Algunos hosteleros valencianos están descubriendo las algas y también las denominadas ortigas de mar, según la zoología pertenecientes a los antozous. Van muy bien, esencialmente, para los arroces marineros, ya que del mar provienen. Esto podría dar pie a una nueva clasificación de los arroces: mar y marisma, marjal o zonas pantanosas, al igual que existe el “mar y montaña”, más bien piscifactoría y granja. Sino de los tiempos. En fin.

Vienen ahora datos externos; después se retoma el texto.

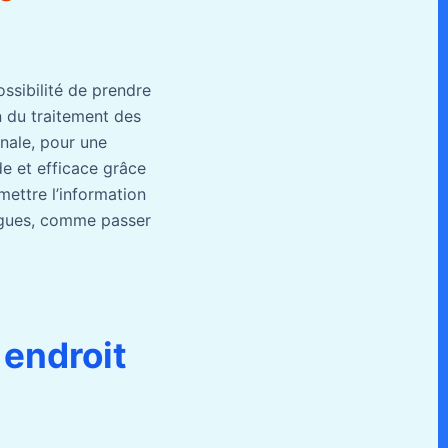
ossibilité de prendre
n du traitement des
gnale, pour une
e et efficace grâce
mettre l’information
ongues, comme passer
 endroit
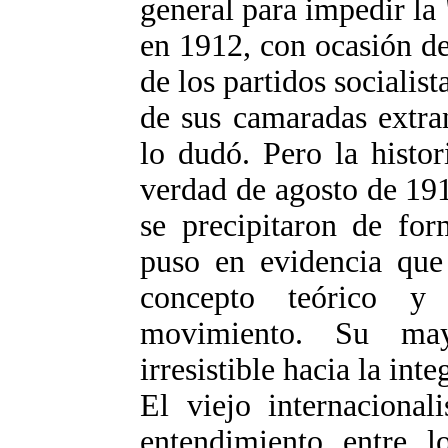
general para impedir la
en 1912, con ocasión de
de los partidos socialist
de sus camaradas extran
lo dudó. Pero la histor
verdad de agosto de 19
se precipitaron de for
puso en evidencia que 
concepto teórico y
movimiento. Su may
irresistible hacia la inte
El viejo internacional
entendimiento entre l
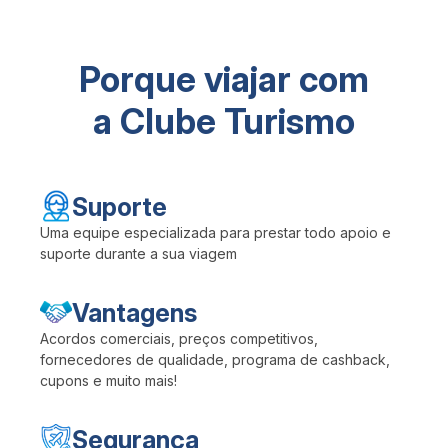
Porque viajar com
a Clube Turismo
Suporte
Uma equipe especializada para prestar todo apoio e
suporte durante a sua viagem
Vantagens
Acordos comerciais, preços competitivos,
fornecedores de qualidade, programa de cashback,
cupons e muito mais!
Segurança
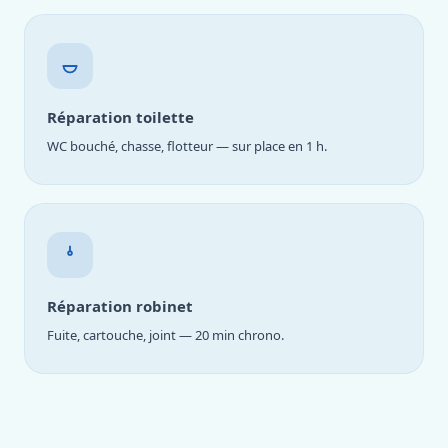
Réparation toilette
WC bouché, chasse, flotteur — sur place en 1 h.
Réparation robinet
Fuite, cartouche, joint — 20 min chrono.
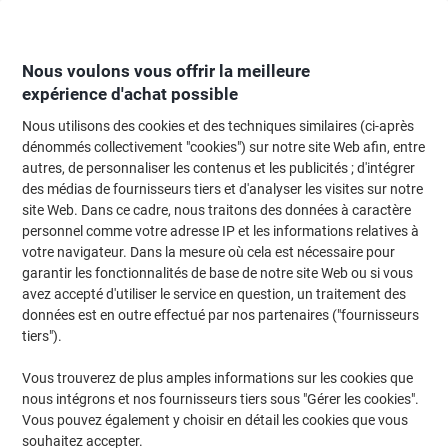
Passer
Passer
au
à
contenu
la
navigation
Nous voulons vous offrir la meilleure
expérience d'achat possible
Nous utilisons des cookies et des techniques similaires (ci-après
Page d'Accueil
Moteur de recherche d'encre et toner
dénommés collectivement "cookies") sur notre site Web afin, entre
autres, de personnaliser les contenus et les publicités ; d'intégrer
Trouvez rapidement les cartouches d'encre, toners ou
des médias de fournisseurs tiers et d'analyser les visites sur notre
les étiquettes pour votre imprimante.
site Web. Dans ce cadre, nous traitons des données à caractère
personnel comme votre adresse IP et les informations relatives à
votre navigateur. Dans la mesure où cela est nécessaire pour
Sélectionner la marque, la gamme et le modèle
garantir les fonctionnalités de base de notre site Web ou si vous
avez accepté d'utiliser le service en question, un traitement des
Canon
données est en outre effectué par nos partenaires ("fournisseurs
tiers").
Pixma IP
Vous trouverez de plus amples informations sur les cookies que
nous intégrons et nos fournisseurs tiers sous "Gérer les cookies".
Canon Pixma IP 100 V
Vous pouvez également y choisir en détail les cookies que vous
souhaitez accepter.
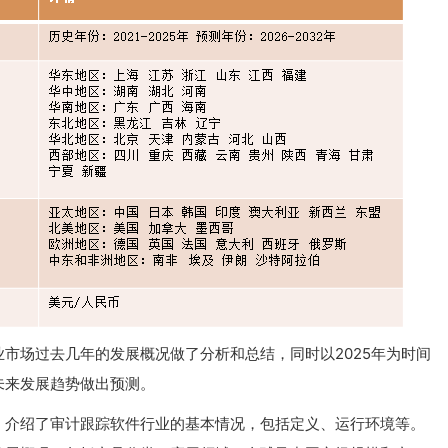
市场过去几年的发展概况做了分析和总结，同时以2025年为时间
未来发展趋势做出预测。
，介绍了审计跟踪软件行业的基本情况，包括定义、运行环境等。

La Rosa tiene justa fama por la calidad de sus materias primas. Se fundó, como merendero para las clases populares, en 1925. Pedro Contell y Juanmi, continuadores del negocio familiar a partir de 1980, han conseguido concitar elogios por su deseo de evolución –apartado producto- en un contexto populista y turístico a causa de que Orson Welles y Hemingway se comieron varias paellas playeras y acabaron con jarras inmensas de sangría cuando visitaban Valencia para las corridas de toros de Fallas o de la Feria de Julio.
Julio Saura y Rafael Monteagudo han puesto en circulación el año 2001 este arroz meloso con caldereta de tefón, aunque también pueden guisarlo en paella. Nosotros lo preferimos en caldereta y no seco, estilo paella seca.
Se parte, como es ortodoxia, de un caldo de pescados de roca o simplemente del día, aprovechando aquellas partes no comercializables, práctica común en la hostelería y en los domicilios más puestos. Se sofríen con aceite de 0,4º unos chipirones y las ortigas (de Vinaroz). Tras unas vueltas, hay que poner alcachofas cuarteadas (en temporada; si no es el tiempo, sirve otra verdura o hasta unos “boletus edulis”) y habas peladas. Se añade un tomate natural, maduro, triturado y tamizado, más ajo muy picado. Acto seguido, la morralla u otros pescados utilizables.
Una cocción de todo el conjunto durante unos cinco minutos es el lapso de tiempo correcto para echar el arroz, en este caso de la calidad granza. Catorce minutos a fuego medio-alto y otros tres de reposo para que se trabe el caldo y llegue a la mesa meloso. Una loable alternativa a los sota, caballo y rey del abanico arrocero de la ciudad, restringido a seis u ocho fórmulas no siempre por falta de iniciativa de los hosteleros, sino, lo más a menudo, a causa del conservadurismo de la clientela.